— TASK DETAILS —
Below are the records; give again exactly the lines that run from the one with "湖南在元代的著名学者和专家有诗人、史学家（浏阳人），" through the last line.
(Beginning of EXERCISE MATERIALS)
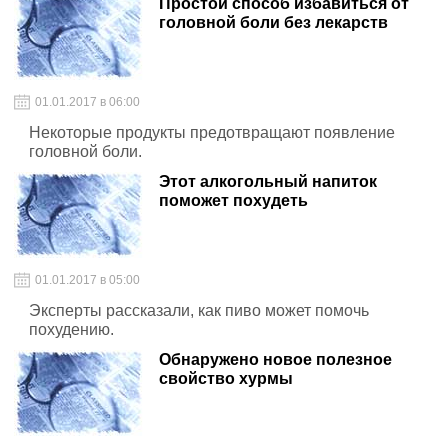
Простой способ избавиться от
головной боли без лекарств
01.01.2017 в 06:00
Некоторые продукты предотвращают появление
головной боли.
Этот алкогольный напиток
поможет похудеть
01.01.2017 в 05:00
Эксперты рассказали, как пиво может помочь
похудению.
Обнаружено новое полезное
свойство хурмы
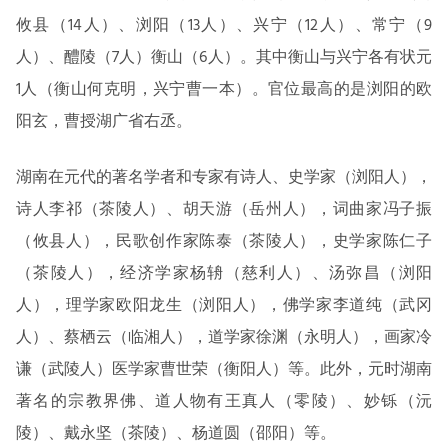
攸县（14人）、浏阳（13人）、兴宁（12人）、常宁（9
人）、醴陵（7人）衡山（6人）。其中衡山与兴宁各有状元
1人（衡山何克明，兴宁曹一本）。官位最高的是浏阳的欧
阳玄，曹授湖广省右丞。
湖南在元代的著名学者和专家有诗人、史学家（浏阳人），
诗人李祁（茶陵人）、胡天游（岳州人），词曲家冯子振
（攸县人），民歌创作家陈泰（茶陵人），史学家陈仁子
（茶陵人），经济学家杨辀（慈利人）、汤弥昌（浏阳
人），理学家欧阳龙生（浏阳人），佛学家李道纯（武冈
人）、蔡栖云（临湘人），道学家徐渊（永明人），画家冷
谦（武陵人）医学家曹世荣（衡阳人）等。此外，元时湖南
著名的宗教界佛、道人物有王真人（零陵）、妙铄（沅
陵）、戴永坚（茶陵）、杨道圆（邵阳）等。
(End of EXERCISE MATERIALS)
— SOLVED PROBLEM —
湖南在元代的著名学者和专家有诗人、史学家（浏阳人），
诗人李祁（茶陵人）、胡天游（岳州人），词曲家冯子振
（攸县人），民歌创作家陈泰（茶陵人），史学家陈仁子
（茶陵人），经济学家杨辀（慈利人）、汤弥昌（浏阳
人），理学家欧阳龙生（浏阳人），佛学家李道纯（武冈
人）、蔡栖云（临湘人），道学家徐渊（永明人），画家冷
谦（武陵人）医学家曹世荣（衡阳人）等。此外，元时湖南
著名的宗教界佛、道人物有王真人（零陵）、妙铄（沅
陵）、戴永坚（茶陵）、杨道圆（邵阳）等。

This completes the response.